In the following Q&A, Hai-Bo Yu, an associate professor of physics and astronomy at UCR, shares his thoughts on the findings he and UCI’s Manoj Kaplinghat, a long-term collaborator of Yu’s, have published in The Astrophysical Journal about newly discovered ultra-diffuse galaxies and their dark matter halos.
Yu and Kaplinghat were joined in the research by Demao Kong of Tufts University, and Filippo Fraternali and Pavel E. Mancera Piña of the University of Groningen in the Netherlands. First author Kong will join UCR this fall.
The research was supported by grants from the National Science Foundation, Department of Energy, John Templeton Foundation, National Aeronautics and Space Administration, Netherlands Research School for Astronomy, and ASTRON, the Netherlands Institute for Radio Astronomy.
Q. What is a dark matter halo?
A dark matter halo is the halo of invisible matter that permeates and surrounds a galaxy or a cluster of galaxies. Although dark matter has never been detected in laboratories, physicists are confident dark matter, which makes up 85% of the universe’s matter, exists.
Q. You’ve found dark matter halos of the ultra-diffuse galaxies are very odd. What is odd about them and what are you comparing them to?
The ultra-diffuse galaxies we studied are much less massive compared to, say, the Milky Way. They contain a lot of gas, however, and they have much higher gas mass than total stellar mass, which is opposite to what we see in the Milky Way. The ultra-diffuse galaxies also have large sizes.
The distribution of dark matter in these galaxies can be inferred from the motion of gas particles.
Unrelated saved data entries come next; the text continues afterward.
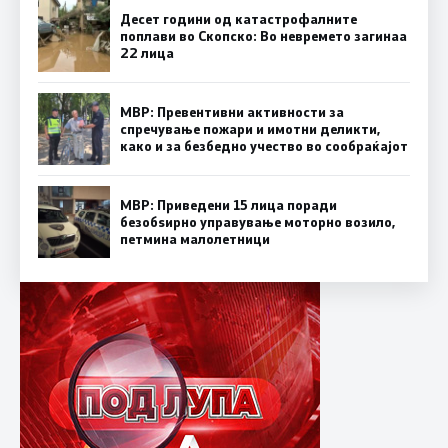
Десет години од катастрофалните
поплави во Скопско: Во невремето загинаа
22 лица
МВР: Превентивни активности за
спречување пожари и имотни деликти,
како и за безбедно учество во сообраќајот
МВР: Приведени 15 лица поради
безобѕирно управување моторно возило,
петмина малолетници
What really surprises us is that the presence of baryonic matter itself, predominantly in the form of gas, is nearly sufficient to explain the measured velocity of gas particles and leaves little room for dark matter in the inner regions, where most of the stars and gas are located.
This is very surprising because in the case of normal galaxies, whose masses are similar to those of the ultra-diffuse galaxies, it’s the opposite: dark matter dominates over baryonic matter. To accommodate this result, we conclude that these dark matter halos must have much lower “concentrations.” That is, they contain much less mass in their inner regions, compared to those of normal galaxies. In this sense, dark matter halos of the ultra-diffuse galaxies are “odd.”
At first glance, one would expect that such low-concentration halos are so rare that the ultra-diffuse galaxies would not even exist. After looking into the data from state-of-the-art numerical simulations of cosmic structure formation, however, we found the population of low-concentration halos is higher than the expectation.
Q. What was involved in doing the study?
This is a collaborative work. Filippo Fraternali and his student Pavel E. Mancera Piña are experts on gas dynamics of galaxies. They discovered that the ultra-diffuse galaxies rotate more slowly than normal galaxies with similar masses. We worked together to interpret measurement data of the gas motion of these galaxies and infer their dark matter distribution. Furthermore, we analyzed data from simulations of cosmic structure formation and identified dark matter halos that have similar properties as those inferred from the ultra-diffuse galaxies.
Q. Your findings raise questions about our understanding of galaxy formation/structure formation of the universe. How?
We have many questions regarding the formation and evolution of these newly discovered galaxies. For example, the ultra-diffuse galaxies contain a lot of gas and we do not know how this gas is retained during galaxy formation. Further, our results indicate that these galaxies may be younger than normal galaxies. The formation of the ultra-diffuse galaxies is not well understood, and more work is needed.
Q. What makes ultra-diffuse galaxies so interesting?
These are amazing objects to study because of their surprising properties, as discussed in our work. The newly discovered ultra-diffuse galaxies provide a new window for further testing our understanding of galaxy formation, probably even the nature of dark matter.